_Exercise brief_
Write out exactly the lines that run from the one containing "Locate an element on the screen. The" to the end of the entries below, with both end lines included.

Records excerpted from a collection
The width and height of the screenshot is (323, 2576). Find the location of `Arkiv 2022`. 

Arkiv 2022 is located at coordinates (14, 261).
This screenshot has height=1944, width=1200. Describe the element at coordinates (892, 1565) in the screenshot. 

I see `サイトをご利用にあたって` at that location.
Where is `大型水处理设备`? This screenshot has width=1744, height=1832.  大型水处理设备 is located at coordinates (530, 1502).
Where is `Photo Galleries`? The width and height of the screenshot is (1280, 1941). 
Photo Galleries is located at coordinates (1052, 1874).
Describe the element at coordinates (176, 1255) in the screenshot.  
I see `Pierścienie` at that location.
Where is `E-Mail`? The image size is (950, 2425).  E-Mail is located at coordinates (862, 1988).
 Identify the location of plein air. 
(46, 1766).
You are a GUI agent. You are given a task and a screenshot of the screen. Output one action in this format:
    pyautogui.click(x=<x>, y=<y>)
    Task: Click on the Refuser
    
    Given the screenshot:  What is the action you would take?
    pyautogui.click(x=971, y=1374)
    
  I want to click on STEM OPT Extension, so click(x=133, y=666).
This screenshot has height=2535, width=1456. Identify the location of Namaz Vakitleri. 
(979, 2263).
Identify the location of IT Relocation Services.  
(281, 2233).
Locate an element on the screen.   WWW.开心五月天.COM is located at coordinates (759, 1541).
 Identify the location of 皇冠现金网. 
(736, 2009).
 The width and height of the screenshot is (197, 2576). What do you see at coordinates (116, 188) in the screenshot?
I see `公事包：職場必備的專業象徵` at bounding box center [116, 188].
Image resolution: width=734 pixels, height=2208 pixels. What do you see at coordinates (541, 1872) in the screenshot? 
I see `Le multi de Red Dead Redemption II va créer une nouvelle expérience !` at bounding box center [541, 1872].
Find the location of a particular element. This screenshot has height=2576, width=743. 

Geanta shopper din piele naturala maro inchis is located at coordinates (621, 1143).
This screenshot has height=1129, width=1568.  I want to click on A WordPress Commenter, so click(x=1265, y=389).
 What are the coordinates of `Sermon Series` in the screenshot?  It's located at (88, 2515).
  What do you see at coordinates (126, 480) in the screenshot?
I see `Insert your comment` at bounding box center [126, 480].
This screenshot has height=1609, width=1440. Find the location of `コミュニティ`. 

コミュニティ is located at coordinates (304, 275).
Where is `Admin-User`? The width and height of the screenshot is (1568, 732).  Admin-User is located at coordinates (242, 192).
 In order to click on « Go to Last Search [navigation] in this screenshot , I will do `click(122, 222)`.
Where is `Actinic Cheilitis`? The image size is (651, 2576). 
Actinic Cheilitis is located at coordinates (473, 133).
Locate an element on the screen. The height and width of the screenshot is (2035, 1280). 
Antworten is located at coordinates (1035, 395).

_Expected output_
Locate an element on the screen. The height and width of the screenshot is (2035, 1280). 
Antworten is located at coordinates (1035, 395).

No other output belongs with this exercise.